**PROBLEM DETAILS:**
Look through the records, and wherever the string "Organic" turns up, copy out that line.

**RECORD EXTRACTS:**
····················

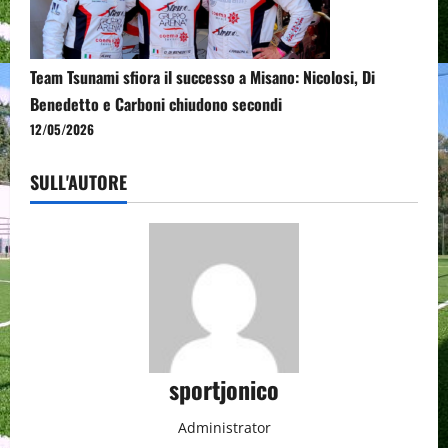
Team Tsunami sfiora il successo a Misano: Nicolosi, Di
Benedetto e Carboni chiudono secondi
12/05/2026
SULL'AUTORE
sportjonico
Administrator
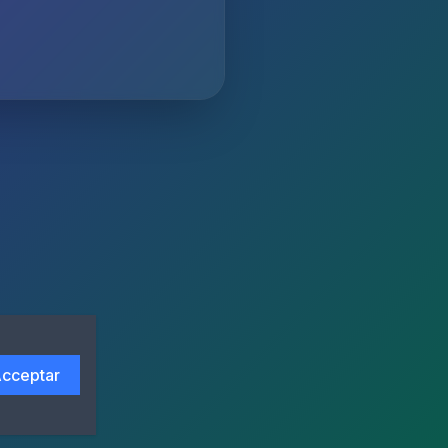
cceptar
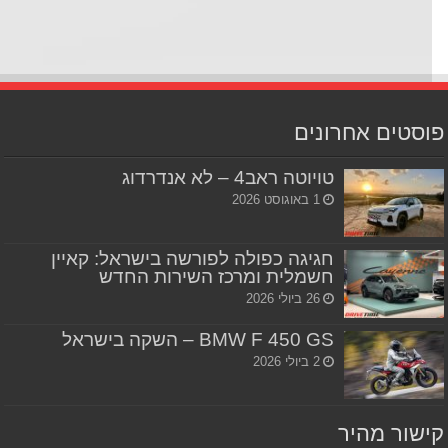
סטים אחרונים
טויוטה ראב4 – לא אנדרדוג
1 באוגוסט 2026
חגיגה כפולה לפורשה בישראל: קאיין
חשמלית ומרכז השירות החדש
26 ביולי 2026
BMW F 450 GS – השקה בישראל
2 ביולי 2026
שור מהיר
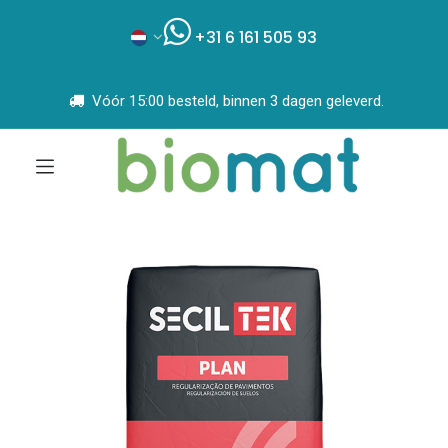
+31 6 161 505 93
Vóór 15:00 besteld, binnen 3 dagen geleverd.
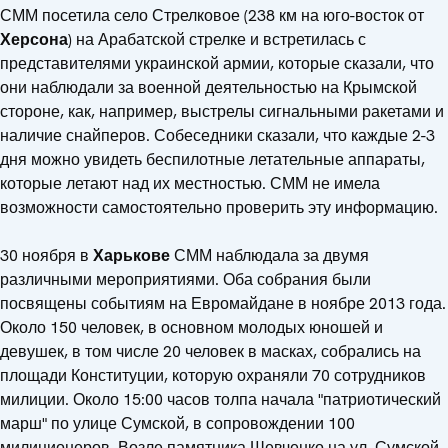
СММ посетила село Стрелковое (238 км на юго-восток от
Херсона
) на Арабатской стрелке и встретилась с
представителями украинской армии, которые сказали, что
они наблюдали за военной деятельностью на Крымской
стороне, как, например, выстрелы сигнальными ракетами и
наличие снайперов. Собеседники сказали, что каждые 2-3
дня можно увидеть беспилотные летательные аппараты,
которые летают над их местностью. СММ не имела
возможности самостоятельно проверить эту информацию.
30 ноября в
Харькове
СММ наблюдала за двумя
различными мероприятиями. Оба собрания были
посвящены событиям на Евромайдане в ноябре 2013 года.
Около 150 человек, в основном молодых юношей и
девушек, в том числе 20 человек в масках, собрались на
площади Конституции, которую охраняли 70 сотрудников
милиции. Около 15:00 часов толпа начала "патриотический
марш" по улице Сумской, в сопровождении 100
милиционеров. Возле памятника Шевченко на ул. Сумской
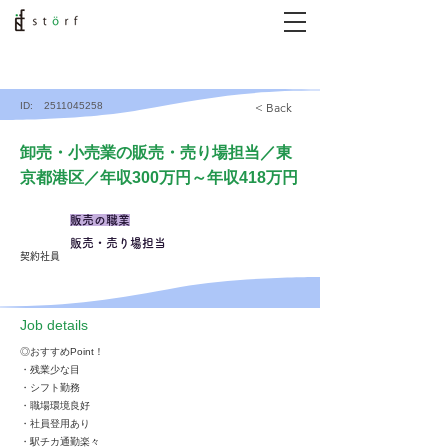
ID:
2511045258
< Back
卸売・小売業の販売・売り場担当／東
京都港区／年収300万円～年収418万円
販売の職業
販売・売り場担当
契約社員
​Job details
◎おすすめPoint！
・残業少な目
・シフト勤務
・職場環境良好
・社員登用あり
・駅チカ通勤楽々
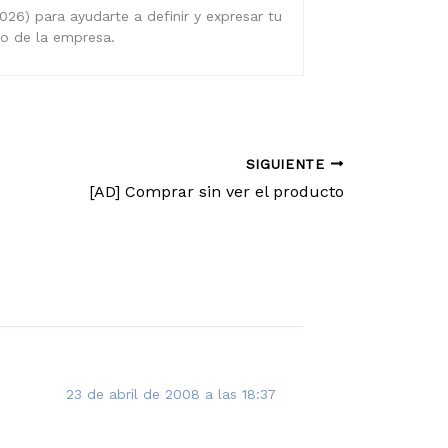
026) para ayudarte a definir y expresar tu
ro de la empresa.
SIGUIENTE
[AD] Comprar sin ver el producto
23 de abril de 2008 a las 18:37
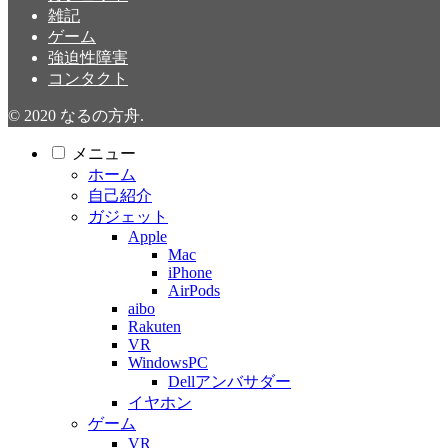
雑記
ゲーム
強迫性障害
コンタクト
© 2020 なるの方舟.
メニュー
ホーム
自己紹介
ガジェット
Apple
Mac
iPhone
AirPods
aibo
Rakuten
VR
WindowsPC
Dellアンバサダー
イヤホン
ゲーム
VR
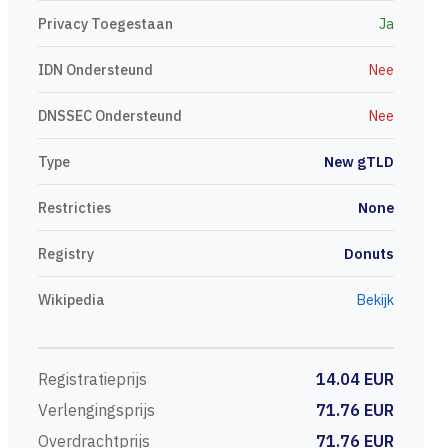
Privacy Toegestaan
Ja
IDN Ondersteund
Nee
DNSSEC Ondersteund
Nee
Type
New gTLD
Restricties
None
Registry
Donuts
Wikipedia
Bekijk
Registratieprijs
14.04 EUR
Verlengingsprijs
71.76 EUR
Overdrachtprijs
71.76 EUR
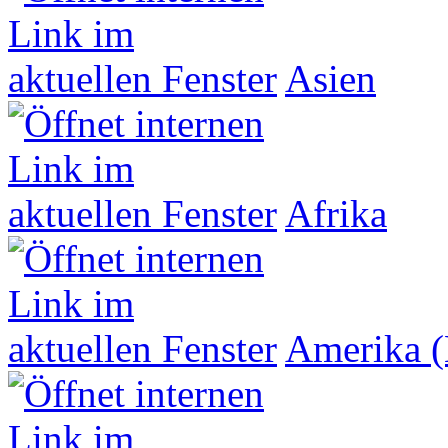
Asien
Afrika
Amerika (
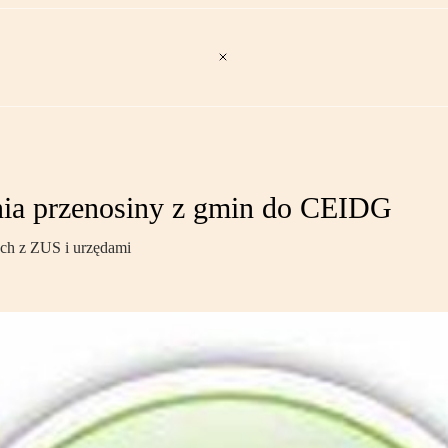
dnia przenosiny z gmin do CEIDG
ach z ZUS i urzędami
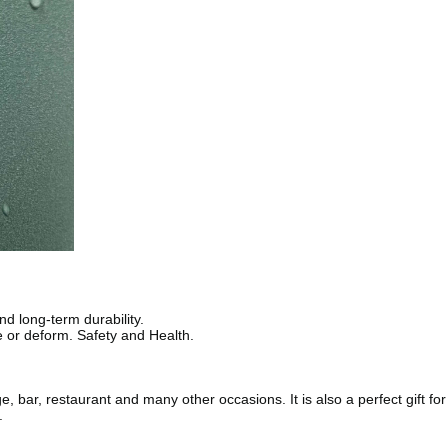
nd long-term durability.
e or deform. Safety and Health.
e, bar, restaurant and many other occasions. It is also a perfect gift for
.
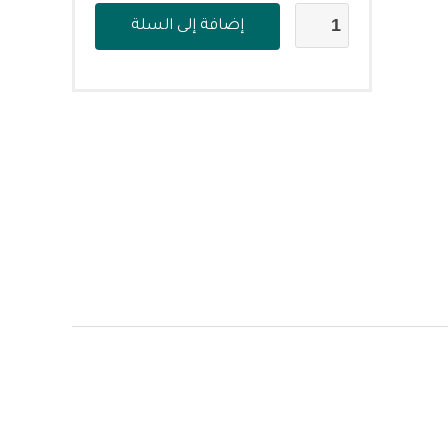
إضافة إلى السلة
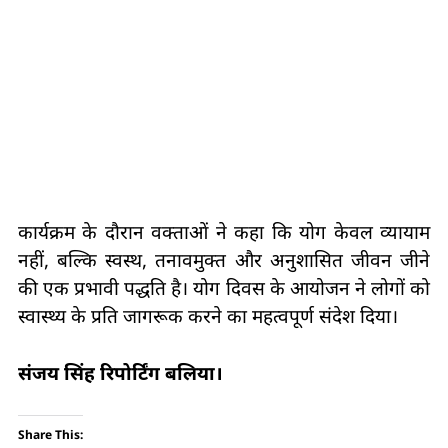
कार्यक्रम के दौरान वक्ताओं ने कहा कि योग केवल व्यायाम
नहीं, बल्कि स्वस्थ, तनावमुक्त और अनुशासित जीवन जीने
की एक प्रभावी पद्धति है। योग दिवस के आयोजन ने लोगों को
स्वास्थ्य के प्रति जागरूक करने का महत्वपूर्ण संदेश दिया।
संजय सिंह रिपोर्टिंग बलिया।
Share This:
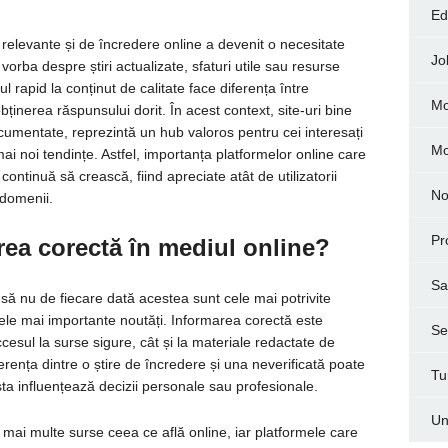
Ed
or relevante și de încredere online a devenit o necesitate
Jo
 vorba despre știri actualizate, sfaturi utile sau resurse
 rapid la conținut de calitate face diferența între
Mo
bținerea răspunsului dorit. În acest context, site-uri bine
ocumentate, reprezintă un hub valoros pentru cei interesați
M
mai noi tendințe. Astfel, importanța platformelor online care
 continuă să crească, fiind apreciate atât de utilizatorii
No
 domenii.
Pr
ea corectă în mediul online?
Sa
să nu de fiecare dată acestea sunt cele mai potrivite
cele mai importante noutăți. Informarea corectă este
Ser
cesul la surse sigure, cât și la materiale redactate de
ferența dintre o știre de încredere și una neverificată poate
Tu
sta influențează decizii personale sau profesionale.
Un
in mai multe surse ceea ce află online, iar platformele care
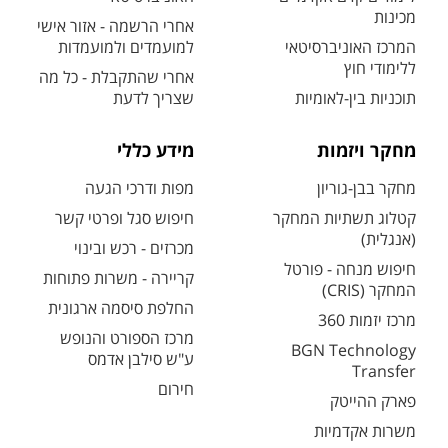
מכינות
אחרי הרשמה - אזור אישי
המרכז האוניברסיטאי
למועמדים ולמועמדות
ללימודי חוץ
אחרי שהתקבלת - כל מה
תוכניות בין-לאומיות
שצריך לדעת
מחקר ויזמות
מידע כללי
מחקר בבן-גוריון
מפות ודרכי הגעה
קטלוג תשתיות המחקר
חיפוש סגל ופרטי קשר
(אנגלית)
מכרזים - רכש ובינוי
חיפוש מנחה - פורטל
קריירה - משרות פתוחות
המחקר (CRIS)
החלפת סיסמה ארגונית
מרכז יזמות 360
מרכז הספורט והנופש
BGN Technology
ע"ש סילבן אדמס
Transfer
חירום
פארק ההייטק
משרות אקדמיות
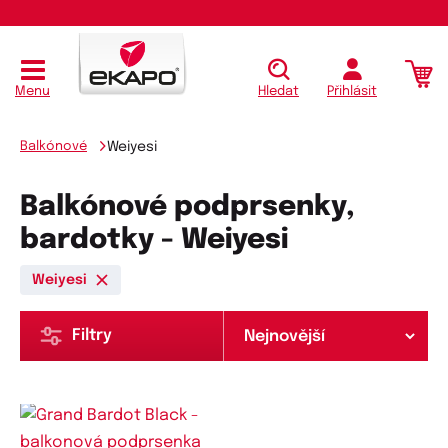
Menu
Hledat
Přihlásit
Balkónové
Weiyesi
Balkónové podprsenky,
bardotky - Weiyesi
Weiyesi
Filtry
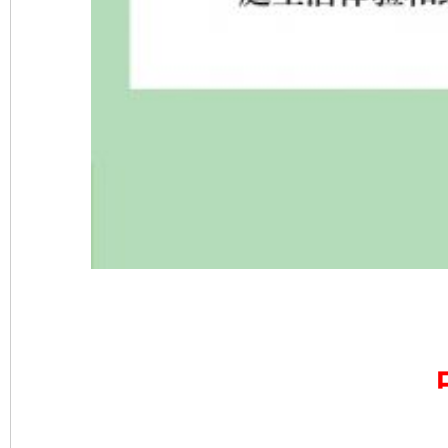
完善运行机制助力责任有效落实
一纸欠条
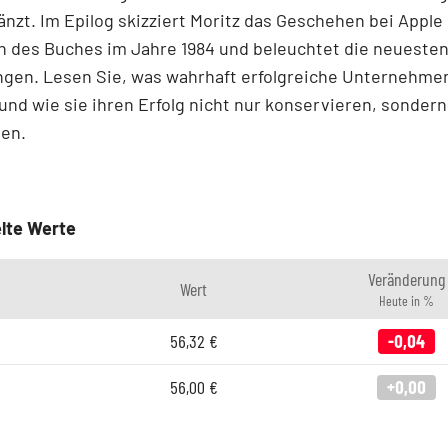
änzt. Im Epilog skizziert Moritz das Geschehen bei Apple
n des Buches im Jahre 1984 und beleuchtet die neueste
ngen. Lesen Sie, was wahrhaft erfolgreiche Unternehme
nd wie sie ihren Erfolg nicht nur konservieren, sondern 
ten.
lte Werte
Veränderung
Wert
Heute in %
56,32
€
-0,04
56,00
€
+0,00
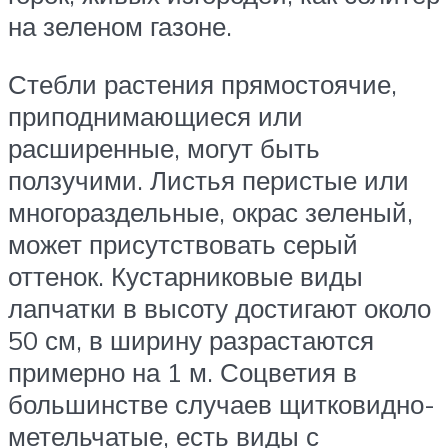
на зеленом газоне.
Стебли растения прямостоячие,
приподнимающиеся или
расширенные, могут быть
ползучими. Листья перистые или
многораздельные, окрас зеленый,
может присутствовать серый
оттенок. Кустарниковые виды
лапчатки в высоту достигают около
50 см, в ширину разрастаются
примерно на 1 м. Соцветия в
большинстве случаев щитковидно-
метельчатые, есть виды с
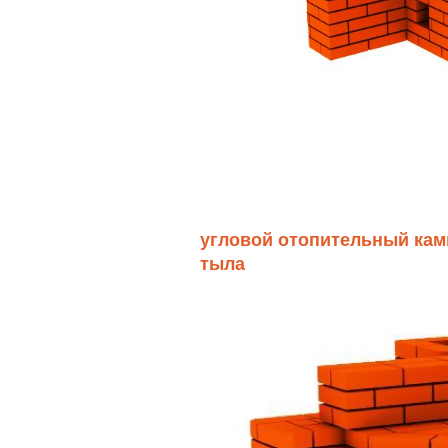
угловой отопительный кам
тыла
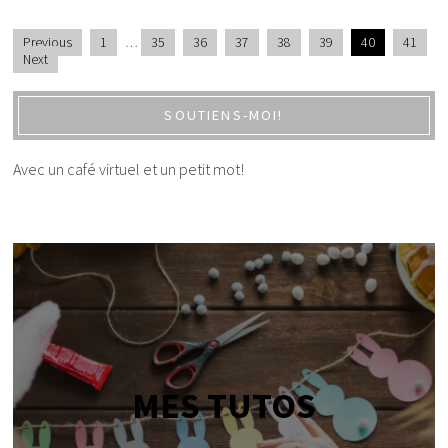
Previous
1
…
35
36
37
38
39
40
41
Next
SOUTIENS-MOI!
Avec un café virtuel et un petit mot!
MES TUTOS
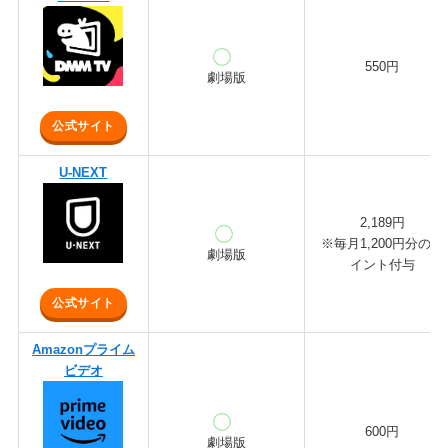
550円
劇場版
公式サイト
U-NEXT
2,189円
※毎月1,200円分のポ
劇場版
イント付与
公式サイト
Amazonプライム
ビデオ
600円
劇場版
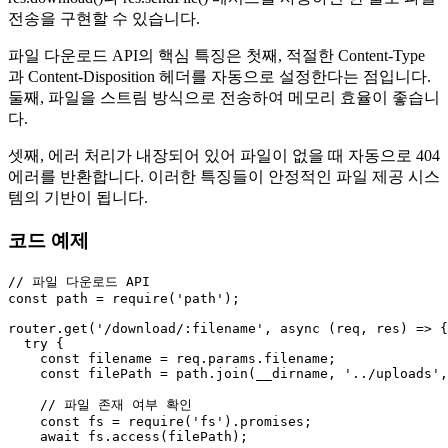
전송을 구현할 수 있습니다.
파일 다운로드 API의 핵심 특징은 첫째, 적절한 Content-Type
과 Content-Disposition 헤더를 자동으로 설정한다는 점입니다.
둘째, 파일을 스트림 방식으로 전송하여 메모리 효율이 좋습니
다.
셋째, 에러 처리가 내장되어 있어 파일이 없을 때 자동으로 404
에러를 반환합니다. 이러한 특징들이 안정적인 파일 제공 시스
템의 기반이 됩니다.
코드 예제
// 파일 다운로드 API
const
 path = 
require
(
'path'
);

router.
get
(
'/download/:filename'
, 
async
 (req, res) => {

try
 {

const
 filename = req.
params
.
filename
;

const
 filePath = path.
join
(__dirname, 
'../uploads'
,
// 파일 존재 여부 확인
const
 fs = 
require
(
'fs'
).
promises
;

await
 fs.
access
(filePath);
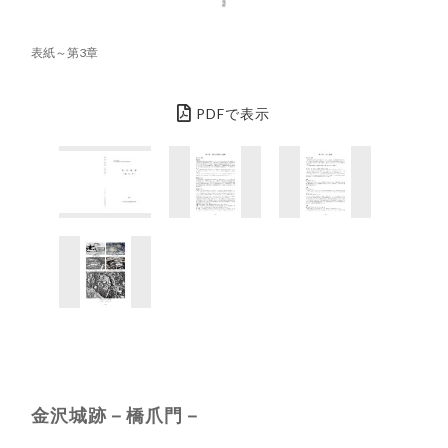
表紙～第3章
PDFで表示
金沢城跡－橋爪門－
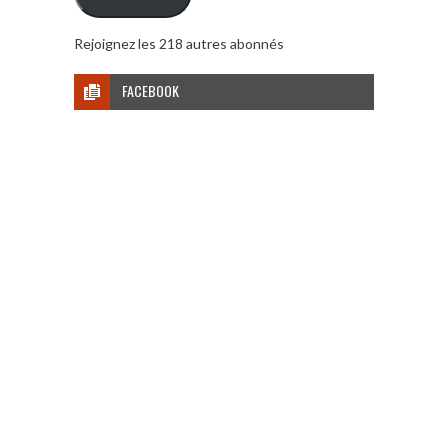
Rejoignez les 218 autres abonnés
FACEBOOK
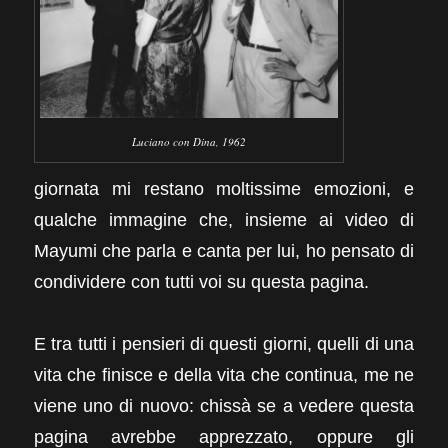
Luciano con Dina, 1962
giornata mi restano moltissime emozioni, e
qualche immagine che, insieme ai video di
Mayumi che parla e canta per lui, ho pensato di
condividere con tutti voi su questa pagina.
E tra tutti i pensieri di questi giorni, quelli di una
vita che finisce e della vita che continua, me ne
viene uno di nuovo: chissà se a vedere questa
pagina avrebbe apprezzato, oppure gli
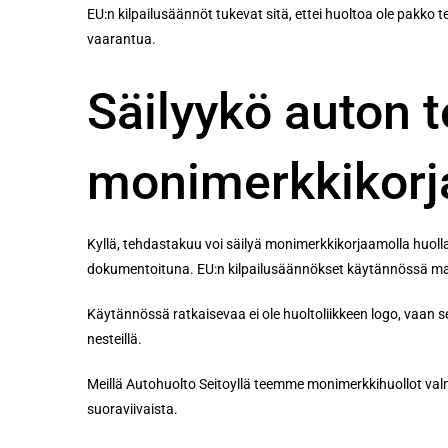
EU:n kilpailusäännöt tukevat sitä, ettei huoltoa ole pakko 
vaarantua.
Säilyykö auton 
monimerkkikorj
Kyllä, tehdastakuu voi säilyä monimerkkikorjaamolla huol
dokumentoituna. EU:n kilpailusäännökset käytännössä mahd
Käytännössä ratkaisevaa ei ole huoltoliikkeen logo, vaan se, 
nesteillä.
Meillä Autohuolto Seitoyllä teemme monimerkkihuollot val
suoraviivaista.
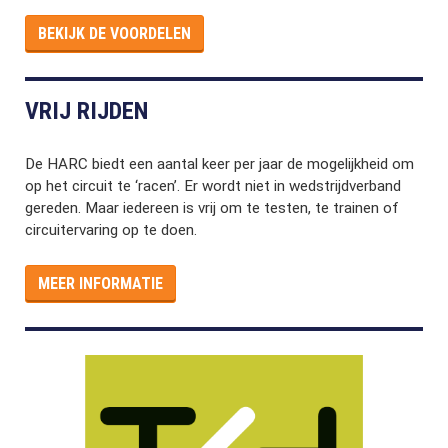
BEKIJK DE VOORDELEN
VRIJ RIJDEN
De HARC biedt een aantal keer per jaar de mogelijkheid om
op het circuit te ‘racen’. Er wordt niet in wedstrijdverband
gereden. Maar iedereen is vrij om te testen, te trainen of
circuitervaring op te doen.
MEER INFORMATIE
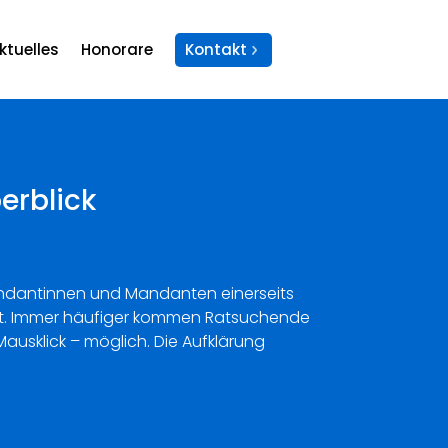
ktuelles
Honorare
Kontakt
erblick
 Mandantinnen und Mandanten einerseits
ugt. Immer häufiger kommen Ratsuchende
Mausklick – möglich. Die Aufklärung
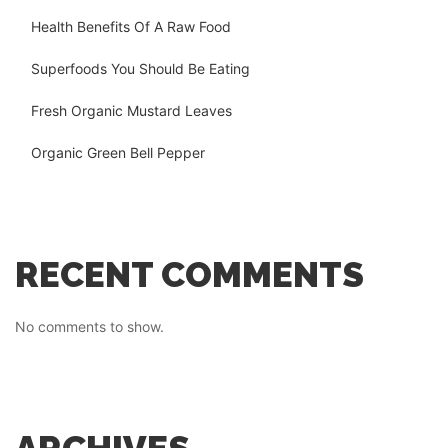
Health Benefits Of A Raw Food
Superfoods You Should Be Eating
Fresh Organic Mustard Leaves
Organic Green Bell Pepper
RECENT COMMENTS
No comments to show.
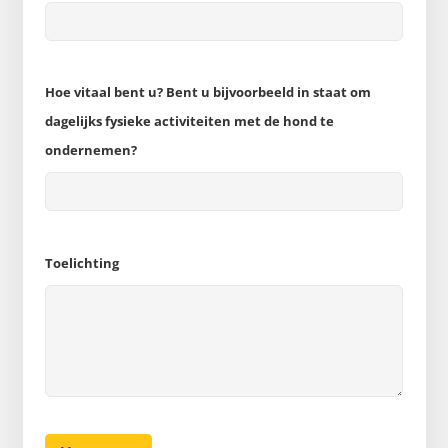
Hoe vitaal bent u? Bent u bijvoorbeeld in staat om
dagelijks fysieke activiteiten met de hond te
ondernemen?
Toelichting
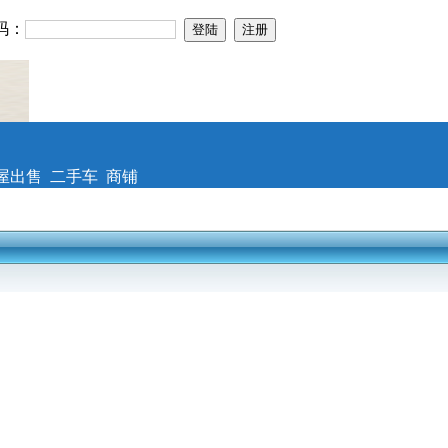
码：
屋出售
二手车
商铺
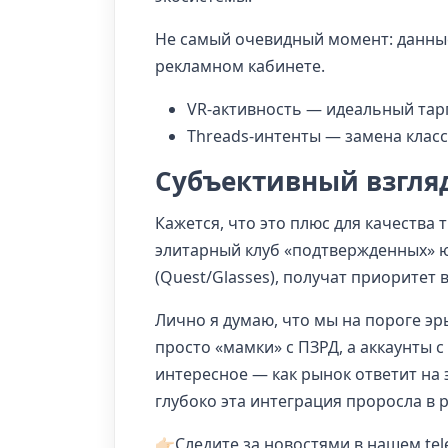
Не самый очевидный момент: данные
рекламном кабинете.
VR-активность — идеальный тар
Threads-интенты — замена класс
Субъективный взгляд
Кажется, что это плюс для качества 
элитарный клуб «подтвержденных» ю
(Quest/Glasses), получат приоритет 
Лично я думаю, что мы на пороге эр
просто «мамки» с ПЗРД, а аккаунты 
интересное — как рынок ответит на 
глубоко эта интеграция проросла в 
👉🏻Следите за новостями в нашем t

····················

**ANSWER BOX:**
Fresh Organic Mustard Leaves
Organic Green Bell Pepper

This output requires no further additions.